There’s nothing more comforting than a bowl of creamy risotto, and this recipe brings together the sweetness of pumpkin with the irresistible crunch of pancetta. It’s simple enough for a weeknight but impressive enough to serve at a dinner party.

Serves 4

Ingredients

  • 2 cups chicken stock 
  • 100g pancetta, diced 
  • 60g butter, diced 
  • 2 tbsp extra virgin olive oil 
  • 1 small brown onion, finely chopped 
  • 2 garlic cloves, crushed 
  • 800g Japanese pumpkin, peeled & cubed 
  • 2 cups arborio rice 
  • ½ cup dry white wine 
  • ⅓ cup Parmesan, grated (plus extra to serve) 

Method

  1. Warm the stock – Keep it at a gentle simmer in a small saucepan. 
  2. Crisp the pancetta – Fry with 1 tbsp oil until golden, then set aside. 
  3. Build the flavour – In the same pan, sauté onion and garlic with butter and oil for 1 min.
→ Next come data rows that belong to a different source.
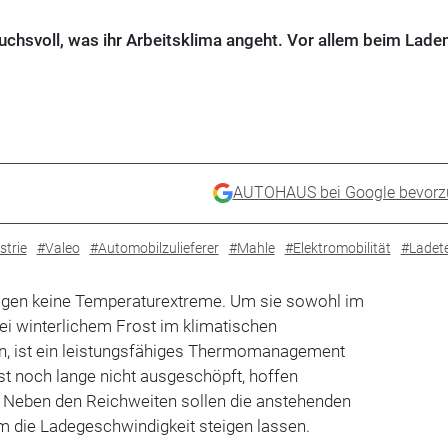
uchsvoll, was ihr Arbeitsklima angeht. Vor allem beim Lad
AUTOHAUS bei Google bevorz
strie
#Valeo
#Automobilzulieferer
#Mahle
#Elektromobilität
#Ladet
ögen keine Temperaturextreme. Um sie sowohl im
 winterlichem Frost im klimatischen
en, ist ein leistungsfähiges Thermomanagement
ist noch lange nicht ausgeschöpft, hoffen
. Neben den Reichweiten sollen die anstehenden
m die Ladegeschwindigkeit steigen lassen.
Add pumpkin and cook 5 mins. Season well. 
  4. Cook the rice – Stir in arborio rice for 1 min, then add the wine and simmer until nearly evaporated. 
  5. Add the stock – Ladle in hot stock one spoonful at a time, stirring until absorbed before adding more. Continue for 15–18 mins until rice is al dente and creamy. 
  6. Finish & serve – Off the heat, stir in butter, Parmesan, and pancetta. Cover for 2 mins before serving. Top with extra Parmesan. 

Tip: For an even silkier finish, stir in a splash of cream just before serving.